This video will serve both as a tip for beginner guitar players as well as a guitar tuner and metronome buyer’s guide.
What I’m holding here is a 3-in-1 metronome with tuner, or tuner with metronome, plus a tone generator.
I bought this last year. This year I bought a smaller tuner. But it can only do chromatic and guitar, ukulele, bass, and violin. It doesn’t have a built-in metronome. But it can be clipped on your guitar head. For this bigger one, it’s using a clip attached to it through an input jack. It has a mic, volume, and stand.
Long pressing the power button turns on the device. The button below it is the long press switch, to switch between metronome and tuner.
The tuner can switch depending on what instrument you want to tune. It has a ukulele tuner, chromatic tuner, guitar tuner, bass tuner, and violin tuner. It has up and down buttons on the right to adjust the tuning frequency. 440 (hertz) is the standard frequency for the A note. If you Google it, you will see that 432hz is a feel-good frequency, which among the famous bands using it is Metallica. I’ll let you just search that. The smaller guitar tuner cannot adjust its tuning frequency. It’s just 440hz.
So standard tuning…feel-good. It’s still A (note) but it’s flat. But I’ll let you try it if you like.
To switch to metronome, you have an option to slow down the beats per minute.

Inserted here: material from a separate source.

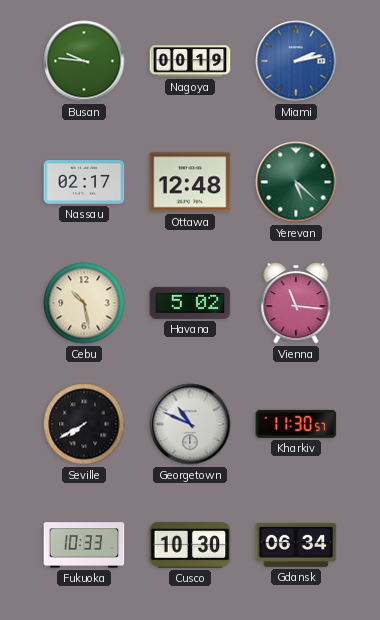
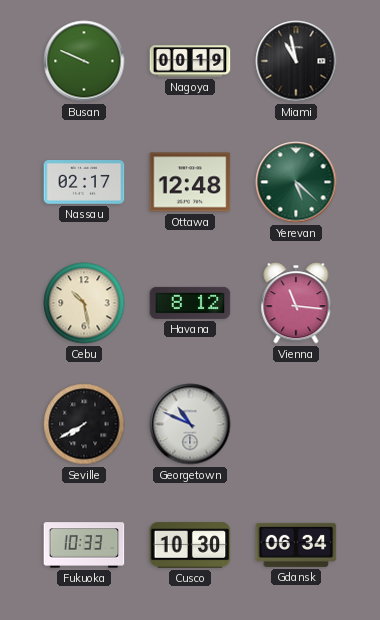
Busan: 9:46 -> 9:49
Miami: 2:13 -> 10:58
Miami dial: blue -> black
Havana: 5:02 -> 8:12
Kharkiv: 11:30 -> none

Speed it up, speed it down.
You can also add accents to the metronome clicks. At zero, the clicks are the same tone. But if you press once, you should see one, you’ll hear one accent tone. So, if you choose one accent it’s every click. Two. Every two clicks you hear the accent. Three. Every three clicks. Four. Every four beats. Every five beats and so on. The highest it can go is nine.
You can also set the beats to quarter notes, eighth notes, sixteenth notes, and combinations.
To power off, long press the power button. So, if you’re tuning, the green LED in the middle will light-up when you’re in tune. The red LED on the right indicates when you’re sharp and LED on the left indicates when you’re flat.